_WHAT YOU HAVE TO DO_
Provide an exact reproduction of every entry.

_DATA SHOWN_

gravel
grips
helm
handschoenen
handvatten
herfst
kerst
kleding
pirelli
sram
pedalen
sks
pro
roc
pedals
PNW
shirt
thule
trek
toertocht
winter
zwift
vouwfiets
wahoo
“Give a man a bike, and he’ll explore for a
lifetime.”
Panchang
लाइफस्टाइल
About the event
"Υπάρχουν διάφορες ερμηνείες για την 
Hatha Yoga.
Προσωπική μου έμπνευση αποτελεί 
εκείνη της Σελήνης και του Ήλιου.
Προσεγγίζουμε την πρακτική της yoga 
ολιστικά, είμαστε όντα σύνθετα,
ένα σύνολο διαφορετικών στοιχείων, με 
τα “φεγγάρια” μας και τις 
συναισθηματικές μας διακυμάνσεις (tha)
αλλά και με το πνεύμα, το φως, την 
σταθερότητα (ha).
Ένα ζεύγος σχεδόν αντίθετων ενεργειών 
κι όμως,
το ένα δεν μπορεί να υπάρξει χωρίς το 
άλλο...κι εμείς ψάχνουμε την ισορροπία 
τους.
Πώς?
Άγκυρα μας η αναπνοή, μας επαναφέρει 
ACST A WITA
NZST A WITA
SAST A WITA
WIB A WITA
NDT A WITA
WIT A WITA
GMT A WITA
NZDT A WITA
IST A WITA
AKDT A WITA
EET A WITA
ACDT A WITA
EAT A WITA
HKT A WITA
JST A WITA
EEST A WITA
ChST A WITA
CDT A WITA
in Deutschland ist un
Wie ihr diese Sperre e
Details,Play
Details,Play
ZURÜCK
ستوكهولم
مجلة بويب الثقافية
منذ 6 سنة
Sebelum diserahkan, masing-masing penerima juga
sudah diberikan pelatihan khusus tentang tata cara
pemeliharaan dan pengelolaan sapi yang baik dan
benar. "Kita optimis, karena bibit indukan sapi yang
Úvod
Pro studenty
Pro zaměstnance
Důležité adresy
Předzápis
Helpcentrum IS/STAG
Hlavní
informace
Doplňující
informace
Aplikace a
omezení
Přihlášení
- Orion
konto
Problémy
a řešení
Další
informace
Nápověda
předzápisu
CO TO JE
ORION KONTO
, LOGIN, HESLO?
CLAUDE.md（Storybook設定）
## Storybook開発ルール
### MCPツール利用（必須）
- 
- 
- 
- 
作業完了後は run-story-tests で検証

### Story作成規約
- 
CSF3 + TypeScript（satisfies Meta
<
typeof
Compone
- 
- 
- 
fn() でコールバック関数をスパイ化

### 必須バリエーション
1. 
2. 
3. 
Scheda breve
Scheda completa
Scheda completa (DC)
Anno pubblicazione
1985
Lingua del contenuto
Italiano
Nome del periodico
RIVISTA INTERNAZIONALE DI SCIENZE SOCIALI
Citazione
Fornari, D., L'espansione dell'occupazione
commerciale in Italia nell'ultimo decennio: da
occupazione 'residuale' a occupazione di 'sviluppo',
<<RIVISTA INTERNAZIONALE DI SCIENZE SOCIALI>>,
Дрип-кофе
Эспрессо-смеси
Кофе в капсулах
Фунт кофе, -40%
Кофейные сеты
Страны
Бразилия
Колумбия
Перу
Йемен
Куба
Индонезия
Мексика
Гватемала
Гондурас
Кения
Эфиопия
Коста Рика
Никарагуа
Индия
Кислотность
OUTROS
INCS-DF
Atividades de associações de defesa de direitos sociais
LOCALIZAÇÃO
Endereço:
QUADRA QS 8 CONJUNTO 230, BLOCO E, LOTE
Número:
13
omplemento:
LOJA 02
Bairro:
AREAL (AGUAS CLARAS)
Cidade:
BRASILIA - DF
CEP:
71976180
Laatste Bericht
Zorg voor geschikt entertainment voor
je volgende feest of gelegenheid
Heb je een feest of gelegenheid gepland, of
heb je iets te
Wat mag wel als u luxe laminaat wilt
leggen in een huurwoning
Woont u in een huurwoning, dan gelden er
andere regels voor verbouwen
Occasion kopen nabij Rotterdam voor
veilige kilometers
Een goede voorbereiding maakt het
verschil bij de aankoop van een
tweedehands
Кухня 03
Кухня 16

_PROBLEM SOLUTION_
gravel
grips
helm
handschoenen
handvatten
herfst
kerst
kleding
pirelli
sram
pedalen
sks
pro
roc
pedals
PNW
shirt
thule
trek
toertocht
winter
zwift
vouwfiets
wahoo
“Give a man a bike, and he’ll explore for a
lifetime.”
Panchang
लाइफस्टाइल
About the event
"Υπάρχουν διάφορες ερμηνείες για την 
Hatha Yoga.
Προσωπική μου έμπνευση αποτελεί 
εκείνη της Σελήνης και του Ήλιου.
Προσεγγίζουμε την πρακτική της yoga 
ολιστικά, είμαστε όντα σύνθετα,
ένα σύνολο διαφορετικών στοιχείων, με 
τα “φεγγάρια” μας και τις 
συναισθηματικές μας διακυμάνσεις (tha)
αλλά και με το πνεύμα, το φως, την 
σταθερότητα (ha).
Ένα ζεύγος σχεδόν αντίθετων ενεργειών 
κι όμως,
το ένα δεν μπορεί να υπάρξει χωρίς το 
άλλο...κι εμείς ψάχνουμε την ισορροπία 
τους.
Πώς?
Άγκυρα μας η αναπνοή, μας επαναφέρει 
ACST A WITA
NZST A WITA
SAST A WITA
WIB A WITA
NDT A WITA
WIT A WITA
GMT A WITA
NZDT A WITA
IST A WITA
AKDT A WITA
EET A WITA
ACDT A WITA
EAT A WITA
HKT A WITA
JST A WITA
EEST A WITA
ChST A WITA
CDT A WITA
in Deutschland ist un
Wie ihr diese Sperre e
Details,Play
Details,Play
ZURÜCK
ستوكهولم
مجلة بويب الثقافية
منذ 6 سنة
Sebelum diserahkan, masing-masing penerima juga
sudah diberikan pelatihan khusus tentang tata cara
pemeliharaan dan pengelolaan sapi yang baik dan
benar. "Kita optimis, karena bibit indukan sapi yang
Úvod
Pro studenty
Pro zaměstnance
Důležité adresy
Předzápis
Helpcentrum IS/STAG
Hlavní
informace
Doplňující
informace
Aplikace a
omezení
Přihlášení
- Orion
konto
Problémy
a řešení
Další
informace
Nápověda
předzápisu
CO TO JE
ORION KONTO
, LOGIN, HESLO?
CLAUDE.md（Storybook設定）
## Storybook開発ルール
### MCPツール利用（必須）
- 
- 
- 
- 
作業完了後は run-story-tests で検証

### Story作成規約
- 
CSF3 + TypeScript（satisfies Meta
<
typeof
Compone
- 
- 
- 
fn() でコールバック関数をスパイ化

### 必須バリエーション
1. 
2. 
3. 
Scheda breve
Scheda completa
Scheda completa (DC)
Anno pubblicazione
1985
Lingua del contenuto
Italiano
Nome del periodico
RIVISTA INTERNAZIONALE DI SCIENZE SOCIALI
Citazione
Fornari, D., L'espansione dell'occupazione
commerciale in Italia nell'ultimo decennio: da
occupazione 'residuale' a occupazione di 'sviluppo',
<<RIVISTA INTERNAZIONALE DI SCIENZE SOCIALI>>,
Дрип-кофе
Эспрессо-смеси
Кофе в капсулах
Фунт кофе, -40%
Кофейные сеты
Страны
Бразилия
Колумбия
Перу
Йемен
Куба
Индонезия
Мексика
Гватемала
Гондурас
Кения
Эфиопия
Коста Рика
Никарагуа
Индия
Кислотность
OUTROS
INCS-DF
Atividades de associações de defesa de direitos sociais
LOCALIZAÇÃO
Endereço:
QUADRA QS 8 CONJUNTO 230, BLOCO E, LOTE
Número:
13
omplemento:
LOJA 02
Bairro:
AREAL (AGUAS CLARAS)
Cidade:
BRASILIA - DF
CEP:
71976180
Laatste Bericht
Zorg voor geschikt entertainment voor
je volgende feest of gelegenheid
Heb je een feest of gelegenheid gepland, of
heb je iets te
Wat mag wel als u luxe laminaat wilt
leggen in een huurwoning
Woont u in een huurwoning, dan gelden er
andere regels voor verbouwen
Occasion kopen nabij Rotterdam voor
veilige kilometers
Een goede voorbereiding maakt het
verschil bij de aankoop van een
tweedehands
Кухня 03
Кухня 16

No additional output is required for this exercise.